Em meio a denúncias sobre pagamentos irregulares e suspeitas de “super salários” na Câmara Municipal de Manacapuru, uma nova medida administrativa chamou atenção e gerou polêmica. O presidente da Casa, vereador Jefferson Batalha do Nascimento, assinou uma portaria que designa um auxiliar de serviços gerais para atuar como responsável pelo Setor Patrimonial do Legislativo.

 

O servidor em questão, Daniel Ferreira Falcão, é efetivo em um cargo de nível básico, mas consta em levantamentos internos com salário mensal acima de R$ 7 mil — valor que estaria em desacordo com a natureza do cargo original.
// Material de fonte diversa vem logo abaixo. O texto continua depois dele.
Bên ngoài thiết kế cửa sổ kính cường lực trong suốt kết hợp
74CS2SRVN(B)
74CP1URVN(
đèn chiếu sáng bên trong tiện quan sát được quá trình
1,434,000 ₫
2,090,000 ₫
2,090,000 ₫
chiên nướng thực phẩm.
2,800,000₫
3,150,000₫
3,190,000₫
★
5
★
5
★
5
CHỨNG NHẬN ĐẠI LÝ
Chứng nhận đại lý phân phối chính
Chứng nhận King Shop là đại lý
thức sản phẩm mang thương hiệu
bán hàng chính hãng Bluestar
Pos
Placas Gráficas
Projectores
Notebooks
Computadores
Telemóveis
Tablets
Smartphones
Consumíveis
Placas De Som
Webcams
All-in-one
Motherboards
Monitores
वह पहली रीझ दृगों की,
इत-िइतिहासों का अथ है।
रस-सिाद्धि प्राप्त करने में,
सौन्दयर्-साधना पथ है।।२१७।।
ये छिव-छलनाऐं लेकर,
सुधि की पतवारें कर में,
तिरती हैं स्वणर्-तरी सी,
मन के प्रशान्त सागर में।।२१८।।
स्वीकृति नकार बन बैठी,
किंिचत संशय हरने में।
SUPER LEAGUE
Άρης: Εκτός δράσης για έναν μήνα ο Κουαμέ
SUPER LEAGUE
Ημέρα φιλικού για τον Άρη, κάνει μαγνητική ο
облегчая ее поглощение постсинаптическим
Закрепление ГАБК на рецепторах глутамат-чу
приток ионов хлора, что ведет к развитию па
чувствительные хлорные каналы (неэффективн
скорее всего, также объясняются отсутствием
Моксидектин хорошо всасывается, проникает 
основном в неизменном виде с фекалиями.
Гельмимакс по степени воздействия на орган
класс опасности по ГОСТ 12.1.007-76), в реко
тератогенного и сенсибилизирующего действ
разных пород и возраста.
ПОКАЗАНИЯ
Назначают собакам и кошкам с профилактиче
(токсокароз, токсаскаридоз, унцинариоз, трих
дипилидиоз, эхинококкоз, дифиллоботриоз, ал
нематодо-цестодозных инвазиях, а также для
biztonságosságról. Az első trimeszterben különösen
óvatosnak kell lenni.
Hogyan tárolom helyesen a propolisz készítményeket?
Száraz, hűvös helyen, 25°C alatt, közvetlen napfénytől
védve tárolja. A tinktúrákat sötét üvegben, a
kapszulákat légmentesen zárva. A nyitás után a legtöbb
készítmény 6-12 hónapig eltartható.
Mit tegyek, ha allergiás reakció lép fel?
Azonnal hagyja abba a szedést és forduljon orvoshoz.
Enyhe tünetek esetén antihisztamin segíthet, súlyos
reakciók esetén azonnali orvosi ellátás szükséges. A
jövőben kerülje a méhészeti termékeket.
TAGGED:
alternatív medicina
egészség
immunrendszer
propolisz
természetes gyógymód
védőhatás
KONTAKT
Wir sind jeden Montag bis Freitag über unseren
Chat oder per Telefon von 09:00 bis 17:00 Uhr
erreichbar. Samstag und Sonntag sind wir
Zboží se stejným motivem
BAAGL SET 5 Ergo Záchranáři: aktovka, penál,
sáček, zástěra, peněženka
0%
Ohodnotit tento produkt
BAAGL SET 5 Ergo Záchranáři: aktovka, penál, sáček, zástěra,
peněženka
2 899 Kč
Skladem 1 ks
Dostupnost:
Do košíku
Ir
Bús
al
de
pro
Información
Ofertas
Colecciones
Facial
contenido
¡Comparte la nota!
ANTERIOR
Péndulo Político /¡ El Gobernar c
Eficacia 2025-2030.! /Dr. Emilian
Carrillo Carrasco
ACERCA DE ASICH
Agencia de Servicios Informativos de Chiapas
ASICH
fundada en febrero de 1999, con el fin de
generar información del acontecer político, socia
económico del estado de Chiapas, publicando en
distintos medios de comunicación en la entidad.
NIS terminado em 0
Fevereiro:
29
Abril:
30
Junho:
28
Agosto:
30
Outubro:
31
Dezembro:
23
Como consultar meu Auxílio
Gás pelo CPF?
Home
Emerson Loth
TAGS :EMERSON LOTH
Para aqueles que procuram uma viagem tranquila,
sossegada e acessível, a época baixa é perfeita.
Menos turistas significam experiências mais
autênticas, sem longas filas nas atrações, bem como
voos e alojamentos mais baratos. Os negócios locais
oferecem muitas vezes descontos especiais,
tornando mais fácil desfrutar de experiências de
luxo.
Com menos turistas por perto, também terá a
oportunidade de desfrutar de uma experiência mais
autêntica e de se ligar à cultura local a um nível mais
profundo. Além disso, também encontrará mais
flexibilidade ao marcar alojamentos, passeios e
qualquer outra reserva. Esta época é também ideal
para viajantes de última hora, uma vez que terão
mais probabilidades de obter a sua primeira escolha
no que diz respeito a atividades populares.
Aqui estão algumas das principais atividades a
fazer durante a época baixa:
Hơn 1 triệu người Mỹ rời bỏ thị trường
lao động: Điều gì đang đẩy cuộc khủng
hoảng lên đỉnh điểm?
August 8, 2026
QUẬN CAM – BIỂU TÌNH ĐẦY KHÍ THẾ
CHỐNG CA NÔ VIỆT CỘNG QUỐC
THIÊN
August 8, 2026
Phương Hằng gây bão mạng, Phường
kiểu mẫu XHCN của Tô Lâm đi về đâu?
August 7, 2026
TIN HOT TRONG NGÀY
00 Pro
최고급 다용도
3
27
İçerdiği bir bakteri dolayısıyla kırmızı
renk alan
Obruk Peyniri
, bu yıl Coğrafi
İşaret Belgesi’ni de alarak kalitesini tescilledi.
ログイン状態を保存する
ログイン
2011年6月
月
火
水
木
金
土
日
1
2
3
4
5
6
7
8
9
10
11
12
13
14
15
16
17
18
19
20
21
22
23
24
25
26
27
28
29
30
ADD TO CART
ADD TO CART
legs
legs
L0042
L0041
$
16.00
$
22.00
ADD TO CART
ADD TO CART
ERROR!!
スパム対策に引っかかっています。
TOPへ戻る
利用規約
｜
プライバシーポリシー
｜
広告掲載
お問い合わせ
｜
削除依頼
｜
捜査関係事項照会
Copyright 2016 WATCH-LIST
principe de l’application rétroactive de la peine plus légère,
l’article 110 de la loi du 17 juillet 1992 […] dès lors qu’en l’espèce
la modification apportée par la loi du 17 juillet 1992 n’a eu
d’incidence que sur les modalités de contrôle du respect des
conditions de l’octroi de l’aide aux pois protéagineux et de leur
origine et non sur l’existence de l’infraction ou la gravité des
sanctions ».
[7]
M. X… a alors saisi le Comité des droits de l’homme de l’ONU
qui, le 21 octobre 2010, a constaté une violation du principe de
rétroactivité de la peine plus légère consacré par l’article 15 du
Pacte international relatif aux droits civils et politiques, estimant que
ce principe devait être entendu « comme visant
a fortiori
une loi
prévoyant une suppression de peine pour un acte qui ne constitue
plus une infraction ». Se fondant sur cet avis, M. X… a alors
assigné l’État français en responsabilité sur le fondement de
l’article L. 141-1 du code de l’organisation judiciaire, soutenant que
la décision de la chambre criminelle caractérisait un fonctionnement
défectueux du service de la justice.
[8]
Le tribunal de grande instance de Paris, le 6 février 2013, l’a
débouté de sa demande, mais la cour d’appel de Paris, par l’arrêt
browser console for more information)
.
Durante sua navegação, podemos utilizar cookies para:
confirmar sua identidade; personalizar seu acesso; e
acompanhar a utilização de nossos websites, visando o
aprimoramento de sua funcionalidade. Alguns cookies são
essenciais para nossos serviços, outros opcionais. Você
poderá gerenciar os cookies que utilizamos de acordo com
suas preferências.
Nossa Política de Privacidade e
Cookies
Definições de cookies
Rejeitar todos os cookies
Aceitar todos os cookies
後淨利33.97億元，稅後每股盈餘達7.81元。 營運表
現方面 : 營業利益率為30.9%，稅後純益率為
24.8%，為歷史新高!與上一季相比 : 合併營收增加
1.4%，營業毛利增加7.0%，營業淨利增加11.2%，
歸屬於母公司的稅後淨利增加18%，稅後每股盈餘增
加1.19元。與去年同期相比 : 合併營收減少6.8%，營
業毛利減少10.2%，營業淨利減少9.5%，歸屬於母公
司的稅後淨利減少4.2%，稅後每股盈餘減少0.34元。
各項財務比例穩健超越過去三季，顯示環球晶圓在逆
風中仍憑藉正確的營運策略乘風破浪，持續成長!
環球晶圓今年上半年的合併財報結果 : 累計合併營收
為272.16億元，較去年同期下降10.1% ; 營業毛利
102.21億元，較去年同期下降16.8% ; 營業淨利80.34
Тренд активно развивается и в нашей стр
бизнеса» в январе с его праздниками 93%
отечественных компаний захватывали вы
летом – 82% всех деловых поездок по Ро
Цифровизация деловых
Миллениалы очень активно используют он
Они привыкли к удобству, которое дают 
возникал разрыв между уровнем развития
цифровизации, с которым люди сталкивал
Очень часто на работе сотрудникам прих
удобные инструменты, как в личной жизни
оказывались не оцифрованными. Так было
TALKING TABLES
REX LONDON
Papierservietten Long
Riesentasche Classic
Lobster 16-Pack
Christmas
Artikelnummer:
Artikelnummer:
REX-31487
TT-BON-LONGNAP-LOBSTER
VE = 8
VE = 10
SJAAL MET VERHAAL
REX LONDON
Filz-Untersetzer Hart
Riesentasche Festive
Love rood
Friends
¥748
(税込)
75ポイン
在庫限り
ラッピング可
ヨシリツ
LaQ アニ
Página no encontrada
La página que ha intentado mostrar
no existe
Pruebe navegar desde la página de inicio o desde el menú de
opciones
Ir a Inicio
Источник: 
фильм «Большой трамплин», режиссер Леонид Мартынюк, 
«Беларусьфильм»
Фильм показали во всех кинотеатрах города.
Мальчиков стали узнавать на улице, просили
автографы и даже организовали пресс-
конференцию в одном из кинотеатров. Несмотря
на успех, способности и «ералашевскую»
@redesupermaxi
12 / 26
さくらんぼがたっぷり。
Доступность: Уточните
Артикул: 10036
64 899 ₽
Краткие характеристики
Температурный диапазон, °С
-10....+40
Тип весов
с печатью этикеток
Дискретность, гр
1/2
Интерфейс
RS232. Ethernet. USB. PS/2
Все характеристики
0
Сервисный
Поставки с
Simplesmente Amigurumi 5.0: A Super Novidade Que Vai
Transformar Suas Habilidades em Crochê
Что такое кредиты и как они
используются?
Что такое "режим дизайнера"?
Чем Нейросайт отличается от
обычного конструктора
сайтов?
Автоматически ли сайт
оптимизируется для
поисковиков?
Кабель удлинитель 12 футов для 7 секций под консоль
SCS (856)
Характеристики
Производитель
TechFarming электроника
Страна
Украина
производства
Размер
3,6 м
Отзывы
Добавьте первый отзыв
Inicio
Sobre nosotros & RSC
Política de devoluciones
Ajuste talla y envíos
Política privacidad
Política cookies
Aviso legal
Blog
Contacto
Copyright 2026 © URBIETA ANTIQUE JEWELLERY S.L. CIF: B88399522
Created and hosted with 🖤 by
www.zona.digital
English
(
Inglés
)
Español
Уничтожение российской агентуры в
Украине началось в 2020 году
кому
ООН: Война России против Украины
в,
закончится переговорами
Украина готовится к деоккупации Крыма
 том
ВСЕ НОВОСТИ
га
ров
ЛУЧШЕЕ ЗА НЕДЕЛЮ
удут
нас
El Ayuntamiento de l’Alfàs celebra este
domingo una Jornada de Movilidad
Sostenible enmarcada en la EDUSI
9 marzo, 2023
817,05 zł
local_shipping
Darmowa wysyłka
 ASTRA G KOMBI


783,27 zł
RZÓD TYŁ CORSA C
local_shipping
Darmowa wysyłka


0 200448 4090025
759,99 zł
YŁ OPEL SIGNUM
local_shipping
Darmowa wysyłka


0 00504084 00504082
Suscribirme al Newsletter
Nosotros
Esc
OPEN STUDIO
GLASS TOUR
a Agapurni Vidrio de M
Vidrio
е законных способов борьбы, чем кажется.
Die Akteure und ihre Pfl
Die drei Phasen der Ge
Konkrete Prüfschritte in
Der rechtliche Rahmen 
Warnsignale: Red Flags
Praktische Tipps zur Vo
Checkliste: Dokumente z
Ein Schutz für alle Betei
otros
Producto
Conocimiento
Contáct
A Portaria nº 079/2025, publicada no dia 1º de abril e retificada por errata em 6 de maio, está sendo interpretada nos bastidores como uma tentativa de justificar a remuneração elevada com a acumulação de função gratificada.

 

Fotos: Reprodução

 

Embora legal do ponto de vista formal, a nomeação gerou questionamentos sobre critérios técnicos e meritocráticos, especialmente porque a nova função exige responsabilidade sobre o patrimônio público e capacidade administrativa específica.

 

A decisão acontece em um momento delicado, em que a Câmara é alvo de críticas por supostos favorecimentos políticos, nomeações sem critérios técnicos e remunerações infladas. Vereadores da oposição e entidades de controle social já acionaram o Ministério Público do Estado do Amazonas (MPAM) para que apure a legalidade dos pagamentos e possíveis manobras administrativas.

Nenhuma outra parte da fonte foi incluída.